After that, we went to an event called Trojan Wars. If you have a dirty mind, yea, you’re on the right track. It was about sex. Basic things I would’ve already known, because I’m naturally curious about that kind of stuff, but they also talked about the forms of birth control we have on our campus. #lit. Anyway, the one thing I took away from the entire thing was the fact they talked about rape. As a survivor myself (and one who may tell her story another day), it hit home with me. Most people are very uncomfortable doing so, so to find a counselor in my state who is willing to do so is even more surprising than - well, I don’t exactly have a comparison, but still. Shocking. They showed one of my favorite videos like, ever. I watch it every time I see it. I left feeling actually safer on my campus than ever.
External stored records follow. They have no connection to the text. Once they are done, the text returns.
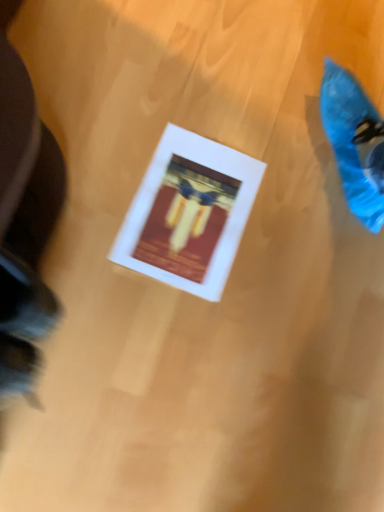 I want to click on vacant space positioned to the left of white matte picture frame at center, so click(114, 150). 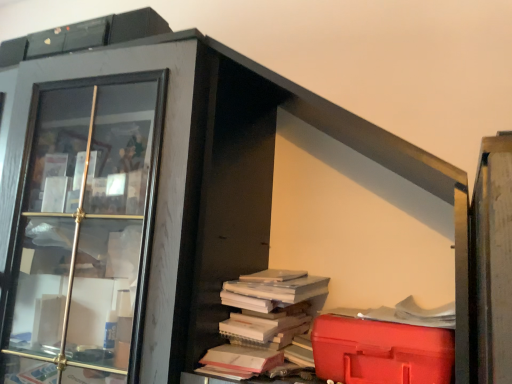 What do you see at coordinates (263, 320) in the screenshot? The image size is (512, 384). I see `white paper book at center` at bounding box center [263, 320].

The height and width of the screenshot is (384, 512). Identify the location of matte glass cabinet at left. (84, 230).

Describe the element at coordinates (381, 352) in the screenshot. The height and width of the screenshot is (384, 512). I see `red plastic toolbox at lower right` at that location.

In order to click on white paper book at center in this screenshot , I will do `click(263, 320)`.

Can you confirm if red plastic toolbox at lower right is taller than matte glass cabinet at left?

In fact, red plastic toolbox at lower right may be shorter than matte glass cabinet at left.

Considering the positions of point (414, 357) and point (97, 379), is point (414, 357) closer or farther from the camera than point (97, 379)?

Point (414, 357) appears to be closer to the viewer than point (97, 379).

Is red plastic toolbox at lower right not within matte glass cabinet at left?

Yes, red plastic toolbox at lower right is not within matte glass cabinet at left.

Can you confirm if matte glass cabinet at left is bigger than red plastic toolbox at lower right?

Yes, matte glass cabinet at left is bigger than red plastic toolbox at lower right.

Which is more to the left, matte glass cabinet at left or red plastic toolbox at lower right?

matte glass cabinet at left is more to the left.

In terms of width, does matte glass cabinet at left look wider or thinner when compared to red plastic toolbox at lower right?

Clearly, matte glass cabinet at left has more width compared to red plastic toolbox at lower right.

Is the position of white paper book at center less distant than that of matte glass cabinet at left?

No, the depth of white paper book at center is greater than that of matte glass cabinet at left.

Is white paper book at center taller or shorter than matte glass cabinet at left?

In the image, white paper book at center appears to be shorter than matte glass cabinet at left.

Is white paper book at center smaller than matte glass cabinet at left?

Indeed, white paper book at center has a smaller size compared to matte glass cabinet at left.

Are white paper book at center and matte glass cabinet at left making contact?

white paper book at center is not next to matte glass cabinet at left, and they're not touching.

From the image's perspective, is red plastic toolbox at lower right over white paper book at center?

Incorrect, from the image's perspective, red plastic toolbox at lower right is lower than white paper book at center.

Is red plastic toolbox at lower right aimed at white paper book at center?

No.

Locate an element on the screen. The width and height of the screenshot is (512, 384). book on the left of red plastic toolbox at lower right is located at coordinates (263, 320).

From a real-world perspective, is red plastic toolbox at lower right beneath white paper book at center?

Yes, from a real-world perspective, red plastic toolbox at lower right is under white paper book at center.

From a real-world perspective, is matte glass cabinet at left over white paper book at center?

Yes.

Is matte glass cabinet at left turned away from white paper book at center?

matte glass cabinet at left is not turned away from white paper book at center.

Is point (119, 254) positioned in front of point (254, 351)?

No, (119, 254) is behind (254, 351).

Which of these two, matte glass cabinet at left or white paper book at center, stands shorter?

white paper book at center is shorter.

Is white paper book at center smaller than red plastic toolbox at lower right?

Actually, white paper book at center might be larger than red plastic toolbox at lower right.

In the image, is white paper book at center positioned in front of or behind red plastic toolbox at lower right?

white paper book at center is positioned farther from the viewer than red plastic toolbox at lower right.

Which object is wider, white paper book at center or red plastic toolbox at lower right?

Wider between the two is white paper book at center.

Considering the positions of objects white paper book at center and red plastic toolbox at lower right in the image provided, who is more to the right, white paper book at center or red plastic toolbox at lower right?

red plastic toolbox at lower right is more to the right.

This screenshot has width=512, height=384. In order to click on waste behind the matte glass cabinet at left in this screenshot , I will do `click(381, 352)`.

The height and width of the screenshot is (384, 512). I want to click on glass door above the red plastic toolbox at lower right (from the image's perspective), so click(84, 230).

Which object lies nearer to the anchor point matte glass cabinet at left, white paper book at center or red plastic toolbox at lower right?

Based on the image, white paper book at center appears to be nearer to matte glass cabinet at left.

Based on their spatial positions, is white paper book at center or matte glass cabinet at left further from red plastic toolbox at lower right?

matte glass cabinet at left.

Estimate the real-world distances between objects in this image. Which object is closer to matte glass cabinet at left, red plastic toolbox at lower right or white paper book at center?

white paper book at center lies closer to matte glass cabinet at left than the other object.

Estimate the real-world distances between objects in this image. Which object is closer to red plastic toolbox at lower right, matte glass cabinet at left or white paper book at center?

white paper book at center.

Which object lies further to the anchor point white paper book at center, matte glass cabinet at left or red plastic toolbox at lower right?

matte glass cabinet at left is further to white paper book at center.

Estimate the real-world distances between objects in this image. Which object is further from white paper book at center, red plastic toolbox at lower right or matte glass cabinet at left?

Based on the image, matte glass cabinet at left appears to be further to white paper book at center.

I want to click on book between matte glass cabinet at left and red plastic toolbox at lower right in the horizontal direction, so click(x=263, y=320).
The next day, I had what is known as ‘scholars day’. Once we began, we did a huge icebreaker activity in which we had to pick a side on various topics (”cats v dogs”, “winter v summer”), and that was it. In my scholarship, we have a sophomore mentor, a junior mentor, and a senior mentor. So, we have a small group, a team, and then a bigger team. We met with our Junior ‘teams’, to which I found a boy and girl who I could have a - well, not as uncomfortable conversation as I would with anyone else.We had to make a team name and shield. Again, not exactly the immediate friend maker, here, so I immediately wanted to go to my dorm.. We then ended up being the Juicy Js (based off of our Junior’s name, Jerry) and our shield was based off of Juicy Fruit and just,, fruit. Personally, I understand where the ‘team building exercises’ are needed, but to have it for the second day in a row (and this one way longer than the first) was a drain to me.
My parents ended up visiting me after that, and bringing me things I had forgotten (I am human here, lmao) and I noticed there was a mini meet up of girls in the living room of my floor. I said hi, but they all seemed to be in their own world, so I just shrugged it off. There as a block party I could have gone to after they left, but - well, just,,, no. I ended up having some quiet time with my boyfriend, as we sat on a bench and just talked about our first two days at college. I cried to him, explaining how I felt alone and was just scared, and he comforted me. Good job, boyfriend. Once I got back to my dorm, I realized that my parents showing up only made things more awkward, as the girls were comforting each other because they too were homesick and feeling alone. yikes.
I had convocation today, and got to listen to my chancellor and vice-chancellor speak about the beginning of the rest of our lives. “Don’t be afraid to ask for help”, they say. However, my pride is too strong of that to even allow me to show any kind of weakness in front of those I do not trust (and that may or may not be my downfall, to be honest). I can talk about my past experiences with rape and self-harm, but I cannot bring myself to talk about my current situation.
That’s a totally brief summary of my past three days. Tonight, I have a breakfast-at-dinner to go to (because who doesn’t want pancakes at night?) and tomorrow, I start my classes.
MWF I have Psychology, and College Algebra (and if anyone could help me with that, that would be awesome).
TTR I have Composition 2, my scholarship class, and an accelerated course of Human Anatomy and Physiology.  
I’m just .. scared. The usual feelings I pretty much should be having right now. Any advice on how to get over that? Does it just, go away? Should it go away? Again, I want to go to talk to people, but damn, it’s harder that it should be.